The Tezos codebase makes heavy use of variant types. Consider the
following variant type:

.. code:: ocaml

    type variant = B of bool
                 | S of string

Encoding for this types can be expressed as:

.. code:: ocaml

    let variant_encoding =
      Data_encoding.(union ~tag_size:`Uint8
                       [ case
                           bool
                           (function B b -> Some b | _ -> None)
                           (fun b -> B b) ;
                         case
                           string
                           (function S s -> Some s | _ -> None)
                           (fun s -> S s) ])

This variant encoding is a bit more complicated. Let’s look at the parts
of the type:

-  We include an optimization hint to the binary encoding to inform it
   of the number of elements we expect in the tag. In most cases, we can
   use :literal:`\`Uint8`, which allows you to have up to 256 possible
   cases (default).
-  We provide a function to wrap the datatype. The encoding works by
   repeatedly trying to decode the datatype using these functions until
   one returns ``Some payload``. This payload is then encoded using the
   dataencoding specified.
-  We specify a function from the encoded type to the actual datatype.

Since the library does not provide an exhaustive check on these
constructors, the user must be careful when constructing union types to
avoid unfortunate runtime failures.

How the Dataencoding module works
---------------------------------

This section is 100% optional. You do not need to understand this
section to use the library.

The library uses GADTs to provide type-safe
serialization/de-serialization. From there, a runtime representation of
JSON objects is parsed into the type-safe version.
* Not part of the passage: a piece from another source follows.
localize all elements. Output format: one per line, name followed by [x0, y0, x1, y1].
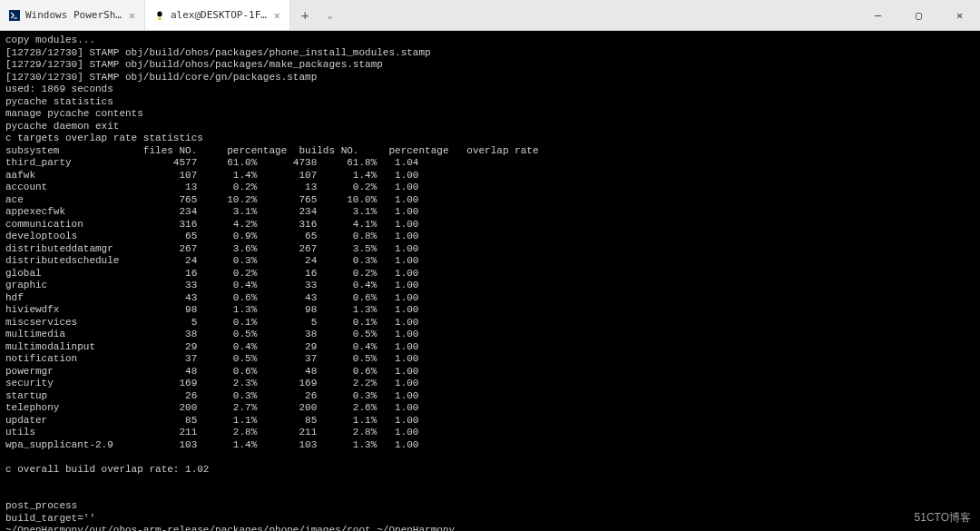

First we define an untyped JSON AST:

.. code:: ocaml

    type json =
      [ `O of (string * json) list
      | `Bool of bool
      | `Float of float
      | `A of json list
      | `Null
      | `String of string ]

This is then parsed into a typed AST ( we eliminate several cases for
clarity):

.. code:: ocaml

    type 'a desc =
      | Null : unit desc
      | Empty : unit desc
      | Bool : bool desc
      | Int64 : Int64.t desc
      | Float : float desc
      | Bytes : Kind.length -> MBytes.t desc
      | String : Kind.length -> string desc
      | String_enum : Kind.length * (string * 'a) list -> 'a desc
      | Array : 'a t -> 'a array desc
      | List : 'a t -> 'a list desc
      | Obj : 'a field -> 'a desc
      | Objs : Kind.t * 'a t * 'b t -> ('a * 'b) desc
      | Tup : 'a t -> 'a desc
      | Union : Kind.t * tag_size * 'a case list -> 'a desc
      | Mu : Kind.enum * string * ('a t -> 'a t) -> 'a desc
      | Conv :
          { proj : ('a -> 'b) ;
            inj : ('b -> 'a) ;
            encoding : 'b t ;
            schema : Json_schema.schema option } -> 'a desc
      | Describe :
          { title : string option ;
            description : string option ;
            encoding : 'a t } -> 'a desc
      | Def : { name : string ;
                encoding : 'a t } -> 'a desc

-  The first set of constructors define all ground types.
-  The constructors for ``Bytes``, ``String`` and ``String_enum``
   includes a length fields in order to provide safe binary
   serialization.
-  The constructors for ``Array`` and ``List`` are used by the
   combinators we saw earlier.
-  The ``Obj`` and ``Objs`` constructors create JSON objects. These are
   wrapped in the ``Conv`` constructor to remove nesting that results
   when these constructors are used naively.
-  The ``Mu`` constructor is used to create self-referential
   definitions.
-  The ``Conv`` constructor allows you to clean up a nested definition
   or compute another type from an existing one.
-  The ``Describe`` and ``Def`` constructors are used to add
   documentation

The library also provides various wrappers and convenience functions to
make constructing these objects easier. Reading the documentation in the
`mli file
<../api/odoc/tezos-data-encoding/Tezos_data_encoding/Data_encoding/index.html>`__
should orient you on how to use these functions and their purposes.